Supplied records:
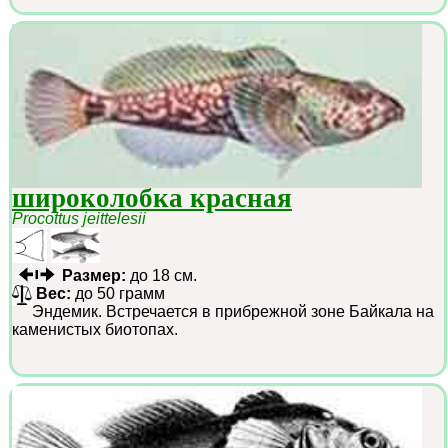
широколобка красная
Procottus jeittelesii
Размер:
до 18 см.
Вес:
до 50 грамм
Эндемик. Встречается в прибрежной зоне Байкала на
каменистых биотопах.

Work to complete:
Only the lines from the one with "до 50 грамм" through the last line of the material above are to be duplicated, exactly and with both ends kept.

Response to this exercise:
до 50 грамм
Эндемик. Встречается в прибрежной зоне Байкала на
каменистых биотопах.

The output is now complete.